_Dataset content_

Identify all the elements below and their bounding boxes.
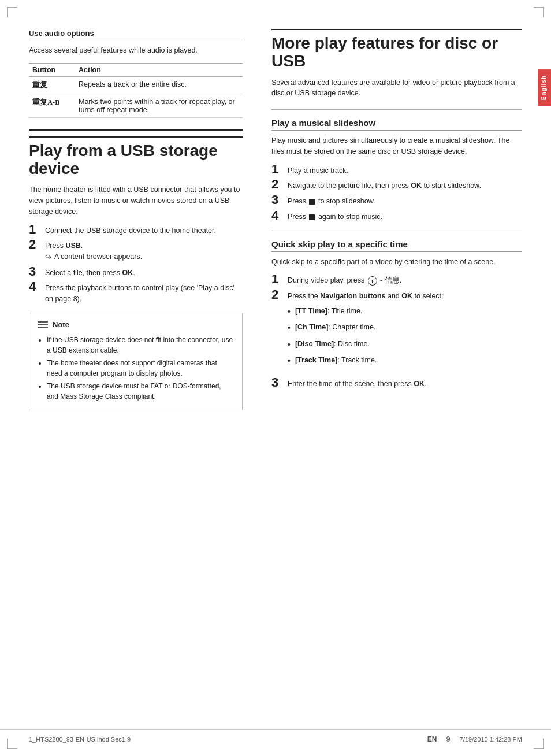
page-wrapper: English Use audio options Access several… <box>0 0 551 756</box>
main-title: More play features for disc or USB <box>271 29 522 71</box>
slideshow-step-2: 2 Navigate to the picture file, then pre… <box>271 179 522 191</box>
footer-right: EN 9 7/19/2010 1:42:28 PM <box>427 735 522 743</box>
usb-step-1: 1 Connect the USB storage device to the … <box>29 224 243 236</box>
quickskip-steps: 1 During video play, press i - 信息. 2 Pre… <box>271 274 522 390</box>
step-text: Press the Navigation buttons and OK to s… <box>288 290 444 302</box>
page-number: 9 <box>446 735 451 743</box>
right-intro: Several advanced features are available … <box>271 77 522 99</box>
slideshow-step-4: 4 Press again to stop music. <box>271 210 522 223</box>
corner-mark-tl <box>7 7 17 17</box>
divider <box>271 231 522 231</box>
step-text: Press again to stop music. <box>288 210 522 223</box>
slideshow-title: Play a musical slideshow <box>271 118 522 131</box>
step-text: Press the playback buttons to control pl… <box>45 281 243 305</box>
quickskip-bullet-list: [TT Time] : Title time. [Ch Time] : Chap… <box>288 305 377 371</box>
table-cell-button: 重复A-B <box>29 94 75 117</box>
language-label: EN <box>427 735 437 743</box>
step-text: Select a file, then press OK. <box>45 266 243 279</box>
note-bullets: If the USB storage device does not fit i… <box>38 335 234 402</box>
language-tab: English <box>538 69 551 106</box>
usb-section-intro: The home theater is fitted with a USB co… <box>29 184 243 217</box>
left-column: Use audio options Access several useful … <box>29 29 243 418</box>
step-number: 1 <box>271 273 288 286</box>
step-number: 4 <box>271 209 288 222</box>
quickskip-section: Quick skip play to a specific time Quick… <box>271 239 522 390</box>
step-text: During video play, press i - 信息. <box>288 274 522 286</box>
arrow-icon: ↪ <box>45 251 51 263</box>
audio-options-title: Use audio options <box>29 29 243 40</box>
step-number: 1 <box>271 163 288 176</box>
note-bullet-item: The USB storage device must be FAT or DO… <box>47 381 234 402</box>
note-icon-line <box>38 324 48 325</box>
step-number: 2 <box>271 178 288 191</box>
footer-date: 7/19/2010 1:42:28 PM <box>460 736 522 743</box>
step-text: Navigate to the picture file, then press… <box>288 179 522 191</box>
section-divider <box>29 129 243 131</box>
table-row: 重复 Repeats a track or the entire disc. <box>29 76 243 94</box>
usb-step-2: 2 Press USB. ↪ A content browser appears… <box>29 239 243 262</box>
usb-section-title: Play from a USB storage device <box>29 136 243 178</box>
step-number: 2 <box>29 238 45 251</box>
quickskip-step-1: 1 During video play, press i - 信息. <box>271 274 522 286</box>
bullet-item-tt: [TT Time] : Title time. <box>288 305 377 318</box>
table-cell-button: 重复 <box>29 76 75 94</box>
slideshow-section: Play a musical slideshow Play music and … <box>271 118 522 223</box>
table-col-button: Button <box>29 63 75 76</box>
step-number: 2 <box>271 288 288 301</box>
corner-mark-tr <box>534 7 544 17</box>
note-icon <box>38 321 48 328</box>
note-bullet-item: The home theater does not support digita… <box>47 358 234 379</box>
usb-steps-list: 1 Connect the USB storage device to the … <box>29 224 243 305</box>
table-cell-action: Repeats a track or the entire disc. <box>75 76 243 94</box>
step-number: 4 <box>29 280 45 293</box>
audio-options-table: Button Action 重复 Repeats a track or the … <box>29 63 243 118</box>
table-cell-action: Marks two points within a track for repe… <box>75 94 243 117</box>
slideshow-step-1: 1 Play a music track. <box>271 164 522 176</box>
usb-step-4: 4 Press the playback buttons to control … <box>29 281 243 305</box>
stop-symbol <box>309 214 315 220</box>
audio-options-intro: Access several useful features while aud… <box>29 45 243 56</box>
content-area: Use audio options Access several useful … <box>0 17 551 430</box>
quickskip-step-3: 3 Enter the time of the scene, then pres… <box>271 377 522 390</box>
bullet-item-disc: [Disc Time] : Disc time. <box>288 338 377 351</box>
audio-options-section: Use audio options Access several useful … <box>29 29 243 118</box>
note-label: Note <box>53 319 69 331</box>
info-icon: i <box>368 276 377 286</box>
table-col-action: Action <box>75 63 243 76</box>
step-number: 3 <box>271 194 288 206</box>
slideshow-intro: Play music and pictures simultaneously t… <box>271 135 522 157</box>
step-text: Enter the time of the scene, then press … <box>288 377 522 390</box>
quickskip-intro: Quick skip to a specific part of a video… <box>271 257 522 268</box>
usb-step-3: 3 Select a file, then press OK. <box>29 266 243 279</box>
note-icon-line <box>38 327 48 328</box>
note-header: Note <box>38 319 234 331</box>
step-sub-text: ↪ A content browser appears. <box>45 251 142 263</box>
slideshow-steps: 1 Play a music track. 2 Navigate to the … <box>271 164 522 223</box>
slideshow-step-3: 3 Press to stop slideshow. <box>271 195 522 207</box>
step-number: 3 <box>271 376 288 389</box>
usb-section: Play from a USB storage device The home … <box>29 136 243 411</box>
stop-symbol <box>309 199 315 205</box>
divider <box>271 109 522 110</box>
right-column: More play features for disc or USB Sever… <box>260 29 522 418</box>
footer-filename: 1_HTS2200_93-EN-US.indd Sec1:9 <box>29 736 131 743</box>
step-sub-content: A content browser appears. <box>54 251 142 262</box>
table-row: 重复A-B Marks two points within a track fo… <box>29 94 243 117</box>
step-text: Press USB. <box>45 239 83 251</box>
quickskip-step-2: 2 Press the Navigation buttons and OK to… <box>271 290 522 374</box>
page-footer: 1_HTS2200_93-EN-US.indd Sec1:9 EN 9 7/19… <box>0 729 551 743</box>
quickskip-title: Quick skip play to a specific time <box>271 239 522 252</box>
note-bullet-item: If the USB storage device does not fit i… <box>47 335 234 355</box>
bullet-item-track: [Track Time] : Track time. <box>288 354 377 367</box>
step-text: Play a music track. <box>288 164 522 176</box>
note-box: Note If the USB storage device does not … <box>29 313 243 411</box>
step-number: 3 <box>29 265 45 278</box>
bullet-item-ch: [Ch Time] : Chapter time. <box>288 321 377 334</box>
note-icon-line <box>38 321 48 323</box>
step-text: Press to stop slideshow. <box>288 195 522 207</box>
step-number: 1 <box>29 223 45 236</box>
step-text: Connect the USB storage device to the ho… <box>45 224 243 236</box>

_What is expected_
Report, with a number and no other words, how many lines of the listing contain "Marks".

_Response to this task_
2